Addlestone & Weybridge Town
- Full name: Addlestone & Weybridge Town Football Club
- Founded: 1885 (as Addlestone) 1980 (Addlestone & Weybridge Town)
- Dissolved: 1985; 41 years ago
- Ground: Liberty Lane, Addlestone (demolished)
- 1984–85: Southern Football League Southern Division, 8th
| Home colours |

= Addlestone & Weybridge Town F.C. =

English football club

Addlestone & Weybridge Town Football Club, was an association football club based in Addlestone, England. Originally known as Addlestone Football Club, the club adopted its current name in 1980, reflecting a broader community identity.

The senior team reached quarter-finals of FA Vase twice and the first round of FA Cup once, where they came back from 0–2 down at Brentford to force a 2–2 draw. They lost the replay 2–0.

In 1985, the club ceased due to financial difficulties and the greater success of rival clubs. The club played their last match on 27 April against Waterlooville. The team used to play in all-red kit.

==History==
Addlestone Football Club was formed in April 1885 by local football enthusiasts, Thomas Weeding and Frederick Darling. They played their games at Crockford Park. In early 1892 the club was suspended by the Surrey FA due to spectator hooliganism. In 1892–93 season the club won the Surrey Village Competition.
In 1895 the club had grown large enough to enter the North West Surrey League, also granting them entry into the Surrey Senior Cup where they were outclassed 9–0 by shorter-lived Weybridge. The best finish for the club in this league was third in season 1904–05. The year 1906 saw a mass walkout of the committee and an acute financial crisis almost ending the club — it disbanded for a short period of time. It reformed for season 1908–09 and joined Division Two of the Surrey Junior League.

After the First World War the club joined the Surrey Intermediate League. In 1922 the club finished runners up to Chertsey Town and appeared in the Surrey Senior Cup final the year after. That success encouraged the club to move into the Surrey Senior League for the 1924–25 season. For the first time the club entered the FA Amateur Cup, losing to local rivals Egham Town and the FA Cup, defeating Weybridge in their first match 4–0 but losing the next 6–1 to Thornycroft Athletic. A bottom-of-the-table finish in 1931 forced the club to rejoin the Surrey Intermediate League.

Shortly after the end of World War II the club rejoined the Surrey Senior League. In the early 1950s the club was offered, freehold, an orchard in Liberty Lane, completed with the help of a loan from the FA, and remained there until the club folded in 1985. In 1954–55 the club entered the Parthenon League achieving a mid-table finish. Added travelling proved too much for many players so the club went back to the Surrey Senior League two seasons later. In 1959–60 the team finished runners-up to Chertsey Town.
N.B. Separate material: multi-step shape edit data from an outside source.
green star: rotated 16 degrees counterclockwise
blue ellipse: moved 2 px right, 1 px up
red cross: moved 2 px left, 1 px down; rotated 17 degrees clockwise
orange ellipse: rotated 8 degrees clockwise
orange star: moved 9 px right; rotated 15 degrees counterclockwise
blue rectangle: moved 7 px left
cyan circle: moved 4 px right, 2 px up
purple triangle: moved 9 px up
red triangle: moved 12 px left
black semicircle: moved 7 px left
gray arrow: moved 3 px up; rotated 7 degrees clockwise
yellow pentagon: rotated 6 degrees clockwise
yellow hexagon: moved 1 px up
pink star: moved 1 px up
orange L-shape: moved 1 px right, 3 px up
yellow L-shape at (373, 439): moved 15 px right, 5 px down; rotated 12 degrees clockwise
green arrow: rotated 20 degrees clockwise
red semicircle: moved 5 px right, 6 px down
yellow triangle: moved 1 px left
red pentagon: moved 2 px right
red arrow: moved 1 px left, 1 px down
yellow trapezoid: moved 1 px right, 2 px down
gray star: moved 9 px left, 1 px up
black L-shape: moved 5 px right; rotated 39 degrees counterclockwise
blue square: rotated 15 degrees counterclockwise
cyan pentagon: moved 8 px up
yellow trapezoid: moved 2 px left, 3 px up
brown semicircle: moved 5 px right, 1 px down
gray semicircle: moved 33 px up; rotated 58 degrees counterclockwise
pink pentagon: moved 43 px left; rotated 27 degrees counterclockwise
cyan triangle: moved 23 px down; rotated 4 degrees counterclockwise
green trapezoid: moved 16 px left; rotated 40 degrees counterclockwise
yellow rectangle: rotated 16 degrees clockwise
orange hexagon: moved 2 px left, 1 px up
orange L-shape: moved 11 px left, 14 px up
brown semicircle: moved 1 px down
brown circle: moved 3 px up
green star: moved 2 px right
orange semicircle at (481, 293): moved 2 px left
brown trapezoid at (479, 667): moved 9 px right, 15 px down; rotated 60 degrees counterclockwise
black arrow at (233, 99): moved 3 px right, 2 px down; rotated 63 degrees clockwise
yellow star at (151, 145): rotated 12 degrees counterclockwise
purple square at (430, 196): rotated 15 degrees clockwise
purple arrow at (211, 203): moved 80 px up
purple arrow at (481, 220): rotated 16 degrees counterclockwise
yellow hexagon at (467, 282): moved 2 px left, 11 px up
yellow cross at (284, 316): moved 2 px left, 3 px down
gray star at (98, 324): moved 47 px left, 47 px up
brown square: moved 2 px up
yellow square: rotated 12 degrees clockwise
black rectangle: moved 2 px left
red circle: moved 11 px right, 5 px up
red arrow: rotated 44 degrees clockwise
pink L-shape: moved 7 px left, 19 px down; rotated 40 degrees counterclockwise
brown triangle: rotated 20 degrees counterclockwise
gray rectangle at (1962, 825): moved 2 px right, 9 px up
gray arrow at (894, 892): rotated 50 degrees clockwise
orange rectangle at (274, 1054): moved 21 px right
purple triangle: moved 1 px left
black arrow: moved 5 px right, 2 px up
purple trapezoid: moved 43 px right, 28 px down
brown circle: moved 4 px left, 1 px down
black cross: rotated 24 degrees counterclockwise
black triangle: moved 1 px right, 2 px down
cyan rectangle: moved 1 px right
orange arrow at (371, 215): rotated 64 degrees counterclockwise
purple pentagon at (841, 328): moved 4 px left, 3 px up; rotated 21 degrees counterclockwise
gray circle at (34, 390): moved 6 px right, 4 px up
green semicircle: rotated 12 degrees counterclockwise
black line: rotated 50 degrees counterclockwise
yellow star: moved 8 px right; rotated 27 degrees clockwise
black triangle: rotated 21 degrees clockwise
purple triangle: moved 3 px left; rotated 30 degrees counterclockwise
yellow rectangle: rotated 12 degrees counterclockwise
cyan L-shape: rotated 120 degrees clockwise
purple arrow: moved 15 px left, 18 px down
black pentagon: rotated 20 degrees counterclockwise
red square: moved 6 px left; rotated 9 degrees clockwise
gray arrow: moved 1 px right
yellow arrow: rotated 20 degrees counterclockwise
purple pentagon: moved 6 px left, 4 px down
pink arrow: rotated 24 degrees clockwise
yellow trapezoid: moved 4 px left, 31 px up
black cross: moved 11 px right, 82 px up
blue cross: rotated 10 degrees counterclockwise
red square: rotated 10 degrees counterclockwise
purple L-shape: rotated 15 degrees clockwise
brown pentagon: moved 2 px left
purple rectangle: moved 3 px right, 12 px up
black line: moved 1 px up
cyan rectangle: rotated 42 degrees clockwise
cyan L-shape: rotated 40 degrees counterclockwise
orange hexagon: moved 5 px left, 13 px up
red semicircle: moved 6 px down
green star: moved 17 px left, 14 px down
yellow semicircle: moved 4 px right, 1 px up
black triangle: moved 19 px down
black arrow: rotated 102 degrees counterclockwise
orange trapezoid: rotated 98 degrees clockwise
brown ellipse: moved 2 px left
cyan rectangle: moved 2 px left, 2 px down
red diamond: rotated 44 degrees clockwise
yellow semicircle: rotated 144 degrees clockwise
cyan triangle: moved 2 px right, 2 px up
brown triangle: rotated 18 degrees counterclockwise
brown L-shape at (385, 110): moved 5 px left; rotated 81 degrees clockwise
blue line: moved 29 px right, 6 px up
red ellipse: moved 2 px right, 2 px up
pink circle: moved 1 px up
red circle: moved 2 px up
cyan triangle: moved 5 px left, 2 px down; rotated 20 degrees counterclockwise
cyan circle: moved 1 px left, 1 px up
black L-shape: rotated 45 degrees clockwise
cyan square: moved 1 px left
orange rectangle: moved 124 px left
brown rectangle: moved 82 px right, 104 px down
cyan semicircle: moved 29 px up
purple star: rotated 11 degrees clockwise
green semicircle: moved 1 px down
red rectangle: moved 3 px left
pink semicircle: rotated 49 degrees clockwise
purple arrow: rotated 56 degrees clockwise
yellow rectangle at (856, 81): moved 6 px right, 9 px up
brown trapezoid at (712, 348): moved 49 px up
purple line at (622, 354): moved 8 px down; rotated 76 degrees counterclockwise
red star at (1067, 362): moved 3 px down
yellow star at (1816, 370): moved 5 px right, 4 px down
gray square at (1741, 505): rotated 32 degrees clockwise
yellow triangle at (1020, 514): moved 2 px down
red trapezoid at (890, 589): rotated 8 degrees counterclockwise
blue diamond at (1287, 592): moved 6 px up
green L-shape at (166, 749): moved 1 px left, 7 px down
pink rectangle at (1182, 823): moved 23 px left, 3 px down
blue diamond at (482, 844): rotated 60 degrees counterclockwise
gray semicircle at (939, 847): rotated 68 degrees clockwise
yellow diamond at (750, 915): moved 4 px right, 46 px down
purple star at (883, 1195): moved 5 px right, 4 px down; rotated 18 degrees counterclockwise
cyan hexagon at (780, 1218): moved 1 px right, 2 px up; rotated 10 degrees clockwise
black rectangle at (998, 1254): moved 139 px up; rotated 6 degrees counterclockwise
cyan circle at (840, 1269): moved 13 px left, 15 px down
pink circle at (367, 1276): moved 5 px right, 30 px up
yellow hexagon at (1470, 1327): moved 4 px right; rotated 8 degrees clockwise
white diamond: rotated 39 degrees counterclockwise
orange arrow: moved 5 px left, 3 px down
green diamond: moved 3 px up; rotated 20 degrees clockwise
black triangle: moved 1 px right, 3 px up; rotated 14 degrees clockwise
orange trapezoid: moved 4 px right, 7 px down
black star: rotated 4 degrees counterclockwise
The season after, the club won the title, this time with one point more than Croydon Amateurs and Chertsey Town as well as winning the Surrey Charity Cup.

In 1964–65 the club joined the larger Spartan League with a respectable showing. In the next season re-election was narrowly avoided and the club lost 0–9 to Woking in the FA Cup. The club were 1969–70 runners-up to Hampton but won the league cup against them at Egham. The wide Athenian League admitted the club in 1971 and divisional promotion was won three years later. The same season saw Addlestone beat Woking in the final of the Southern Combination Cup. The club finished third in the first season in the higher division and retained the Southern Combination Cup beating Egham Town 2–1. The club reached the quarter-finals of the FA Vase for the second season in a row, a feat never to be repeated. In 1977 the club was refused entry into the enlarging Isthmian League and so joined the Southern League for season 1977–78. Seasons of mid-season poor results saw, in 1980–81, a new management team and a change of name to Addlestone & Weybridge Town FC. The first round proper of the FA Cup was reached. Despite being drawn to be at home the club decided to switch their first leg with Brentford to Griffin Park. The match ended in a 2–2 draw but they lost the replay 2–0.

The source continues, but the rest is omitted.